(Dataset items)
======

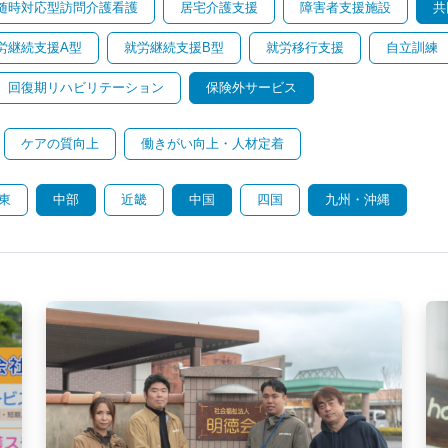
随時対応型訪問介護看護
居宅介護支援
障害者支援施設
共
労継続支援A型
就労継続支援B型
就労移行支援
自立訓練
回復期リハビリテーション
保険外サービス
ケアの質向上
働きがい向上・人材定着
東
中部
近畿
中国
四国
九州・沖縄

======

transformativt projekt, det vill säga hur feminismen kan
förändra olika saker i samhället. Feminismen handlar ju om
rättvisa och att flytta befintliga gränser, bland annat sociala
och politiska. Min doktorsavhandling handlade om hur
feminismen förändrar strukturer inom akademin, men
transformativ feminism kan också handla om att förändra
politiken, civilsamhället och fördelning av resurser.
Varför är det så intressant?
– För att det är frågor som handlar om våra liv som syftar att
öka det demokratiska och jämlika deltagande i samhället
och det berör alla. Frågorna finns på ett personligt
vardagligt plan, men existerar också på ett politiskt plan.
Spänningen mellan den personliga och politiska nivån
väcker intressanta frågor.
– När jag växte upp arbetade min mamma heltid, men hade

======

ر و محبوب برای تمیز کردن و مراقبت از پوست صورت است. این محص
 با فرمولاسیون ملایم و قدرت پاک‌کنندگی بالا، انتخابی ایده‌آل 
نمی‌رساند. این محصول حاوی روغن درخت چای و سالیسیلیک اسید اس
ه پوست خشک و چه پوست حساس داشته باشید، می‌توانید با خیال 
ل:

======

WORK TO COMPLETE
With "politiska" as the string to match, show every line of the entries above that has it.

RESULT
och politiska. Min doktorsavhandling handlade om hur
Spänningen mellan den personliga och politiska nivån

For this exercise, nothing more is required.